The four sites have an age range of between 1.5 years or a 1 week so all switches are different hardware batches, the old sites are running 1.47 and the latest 1.5 firmware, the only common thing is they ALL run the same build. However so do all the other switches that are working fine.
If the switch is rebooted everything comes back on fine for around 24 hours and then stops working again. To resolve things we have replaced the switch with the exact same build and config and the issue goes away. So now i have three switches that i'm unsure of if they have a hardware issue or could i uses them elsewhere due to a config problem.
Even with everything we are doing / have done I am convinced this isn't a hardware or firmware issue, i am leaning toward config but whats confusing me is we use the same config everywhere so why is it only happening to a single switch at different venues.
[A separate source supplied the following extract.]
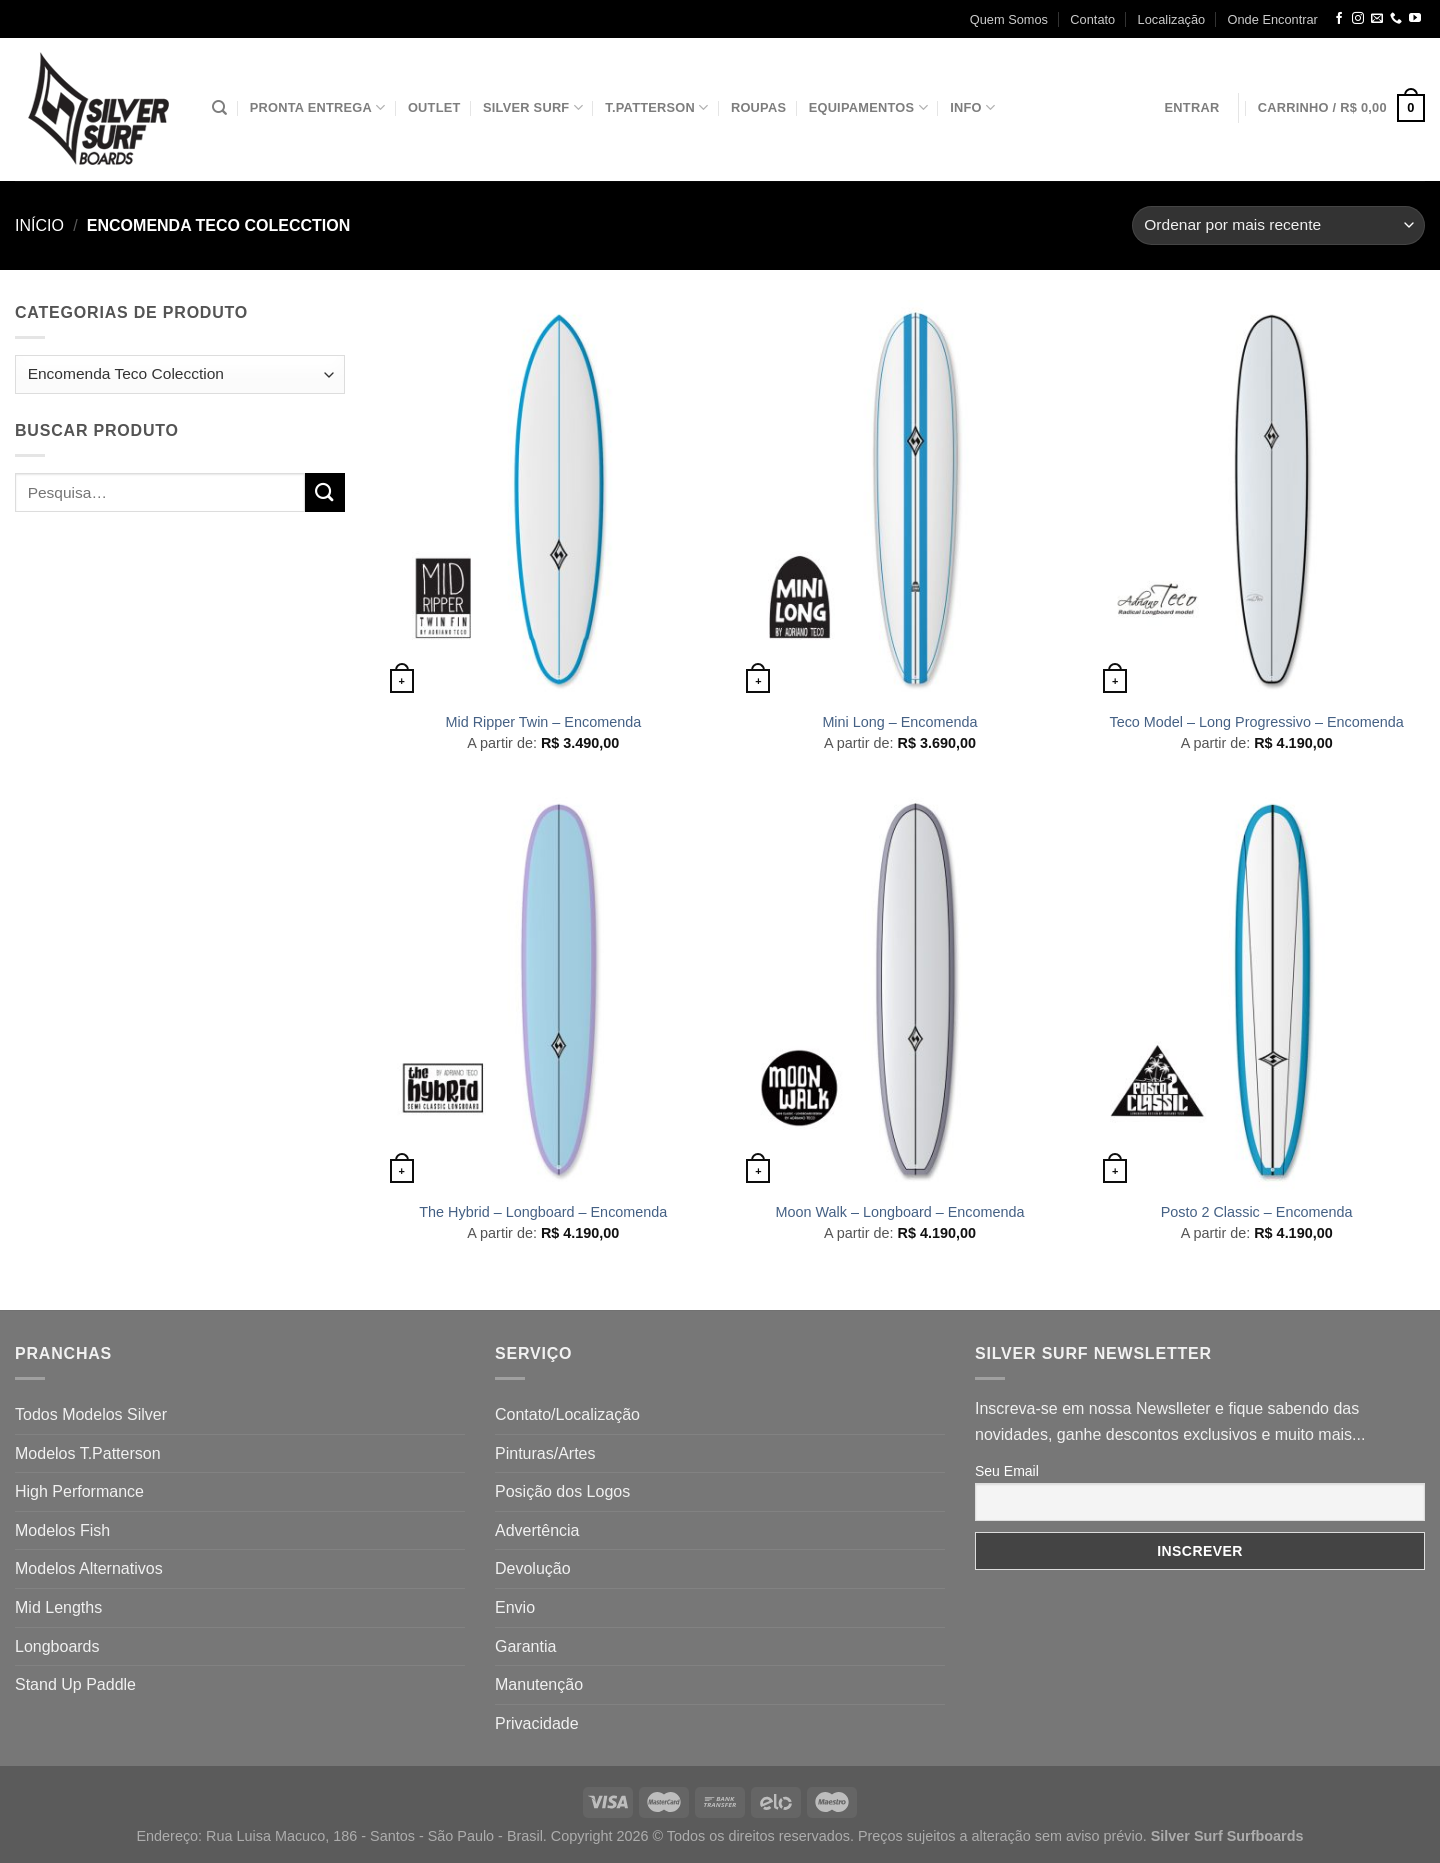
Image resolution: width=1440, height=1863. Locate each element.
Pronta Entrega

I have an issue on one switch ( FW 1.4.9 ) at the moment, it went off on Thursday, rebooted yesterday and stopped working again early this morning. I'm unable to get to it until Monday now so this maybe an opportunity to work out what the issue is.
Having googled the symptoms there are a couple of old threads on the forum where people have had a similar issue and "Flow Control" is pretty much mentioned as being a potential issue on all.
I have checked our flow control settings on other switches and they are all set to "both", i have also checked a couple of the Mikrotik routers and Flow control is switched off. I know this will be the same everywhere based on using a std build.
My question is two part really, do you think flow control could be the issue and if so what settings should I be using. If not... any idea's ??
If configs will help i can jump onto a working switch and paste screenshots, based on past experiences even if i get to physically connect to a switch with issues i cant get on it anyway :-(
Thanks in advance for any help / pointers.